Fr. Michael says……………….
I’ve mentioned over the past couple weeks that our RCIA process will be starting soon. The official date for the first meeting is September 30, at 7:00pm, in lower Sargus Hall.
While I would still love to hear from you about anyone you know who might be interested in learning more about the Catholic faith, we will also welcome anyone who decides to show up on that night.
If you know of someone who may be interested, please call the parish office or email me at [email protected]
This Tuesday is the Feast of the Exaltation of the Holy Cross.
Here is the story of the feast day from FranciscanMedia.org:
"Early in the fourth century, Saint Helena, mother of the Roman Emperor Constantine, went to Jerusalem in search of the holy places of Christ’s life.
She razed the second-century Temple of Aphrodite, which tradition held was built over the Savior’s tomb, and her son built the Basilica of the Holy Sepulcher on that spot. During the excavation, workers found three crosses. Legend has it that the one on which Jesus died was identified when its touch healed a dying woman.

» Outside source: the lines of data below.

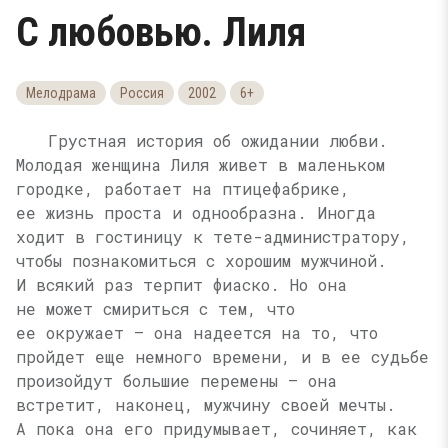
С любовью. Лиля
Мелодрама
Россия
2002
6+
Грустная история об ожидании любви.
Молодая женщина Лиля живет в маленьком
городке, работает на птицефабрике,
ее жизнь проста и однообразна. Иногда
ходит в гостиницу к тете-администратору,
чтобы познакомиться с хорошим мужчиной.
И всякий раз терпит фиаско. Но она
не может смириться с тем, что
ее окружает — она надеется на то, что
пройдет еще немного времени, и в ее судьбе
произойдут большие перемены — она
встретит, наконец, мужчину своей мечты.
А пока она его придумывает, сочиняет, как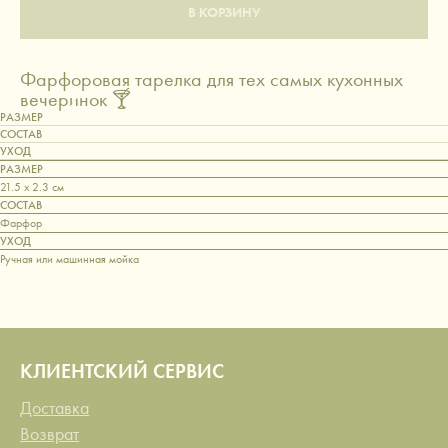
В КОРЗИНУ
Фарфоровая тарелка для тех самых кухонных
вечеринок 🍸
РАЗМЕР
СОСТАВ
УХОД
РАЗМЕР
21.5 x 2.3 см
СОСТАВ
Фарфор
УХОД
Ручная или машинная мойка
КЛИЕНТСКИЙ СЕРВИС
Доставка
Возврат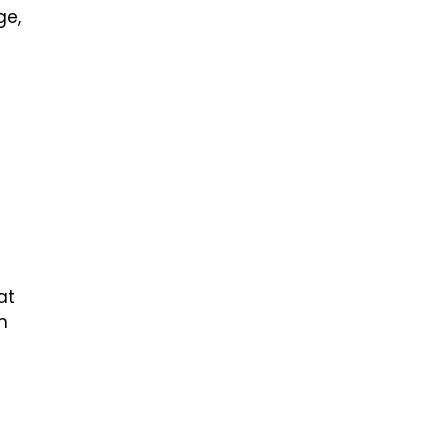
ge,
at
n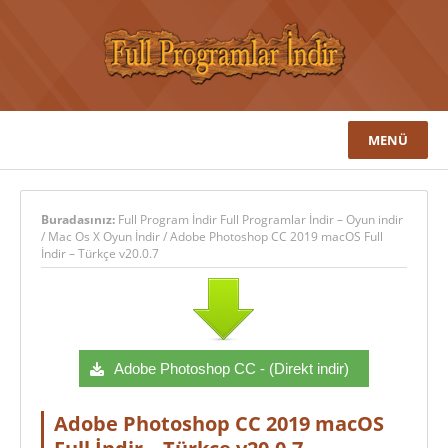
MENÜ
Buradasınız:
Full Program İndir Full Programlar İndir – Oyun indir
/
Mac Os X Oyun İndir
/
Adobe Photoshop CC 2019 macOS Full
İndir – Türkçe v20.0.7
Adobe Photoshop CC - (Direkt indir)
Adobe Photoshop CC 2019 macOS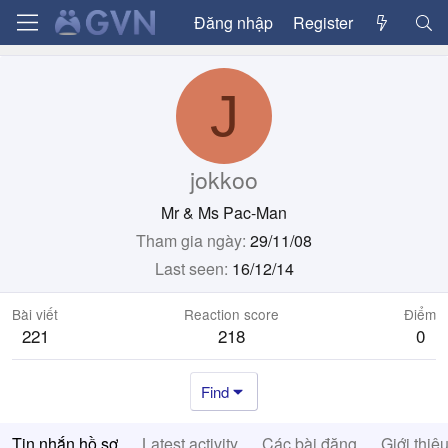
Đăng nhập
Register
J
jokkoo
Mr & Ms Pac-Man
Tham gia ngày
29/11/08
Last seen
16/12/14
Bài viết
Reaction score
Điểm
221
218
0
Find
Tin nhắn hồ sơ
Latest activity
Các bài đăng
Giới thiệ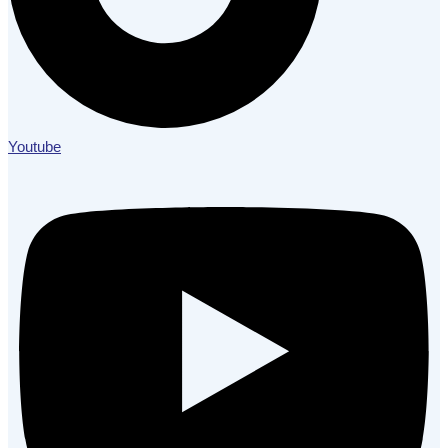
Youtube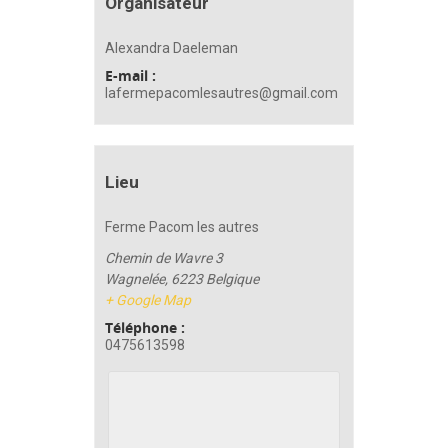
Organisateur
Alexandra Daeleman
E-mail :
lafermepacomlesautres@gmail.com
Lieu
Ferme Pacom les autres
Chemin de Wavre 3
Wagnelée
,
6223
Belgique
+ Google Map
Téléphone :
0475613598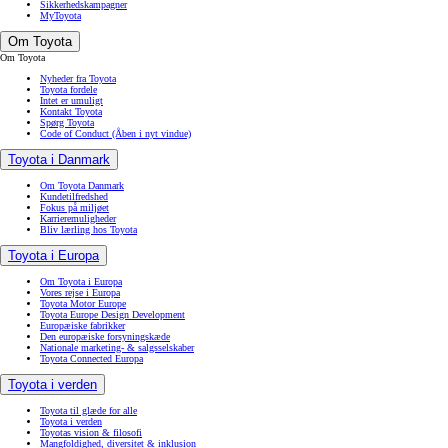
Sikkerhedskampagner
MyToyota
Om Toyota
Om Toyota
Nyheder fra Toyota
Toyota fordele
Intet er umuligt
Kontakt Toyota
Spørg Toyota
Code of Conduct
(Åben i nyt vindue)
Toyota i Danmark
Om Toyota Danmark
Kundetilfredshed
Fokus på miljøet
Karrieremuligheder
Bliv lærling hos Toyota
Toyota i Europa
Om Toyota i Europa
Vores rejse i Europa
Toyota Motor Europe
Toyota Europe Design Development
Europæiske fabrikker
Den europæiske forsyningskæde
Nationale marketing- & salgsselskaber
Toyota Connected Europa
Toyota i verden
Toyota til glæde for alle
Toyota i verden
Toyotas vision & filosofi
Mangfoldighed, diversitet & inklusion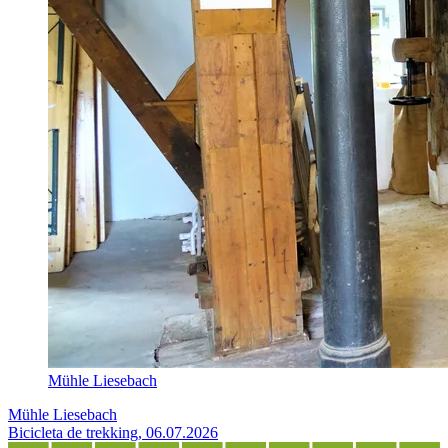
Mühle Liesebach
Mühle Liesebach
Bicicleta de trekking, 06.07.2026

The cross immediately became an object of veneration. At a Good Friday celebration in Jerusalem toward the end of the fourth century, according to an eyewitness, the wood was taken out of its silver container and placed on a table together with the inscription Pilate ordered placed above Jesus’ head: Then “all the people pass through one by one; all of them bow down, touching the cross and the inscription, first with their foreheads, then with their eyes; and, after kissing the cross, they move on.”
To this day, the Eastern Churches, Catholic and Orthodox alike, celebrate the Exaltation of the Holy
Cross on the September anniversary of the basilica’s dedication.
The feast entered the Western calendar in the seventh century after Emperor Heraclius recovered the cross from the Persians, who had carried it off in 614, 15 years earlier. According to the story, the emperor intended to carry the cross back into Jerusalem himself, but was unable to move forward until he took off his imperial garb and became a barefoot pilgrim.”
As Christians today, we see the cross everywhere - on church buildings, in our homes, and even as jewelry. What used to be a symbol of death and oppression has been transformed into a sign of Christ’s victory over death.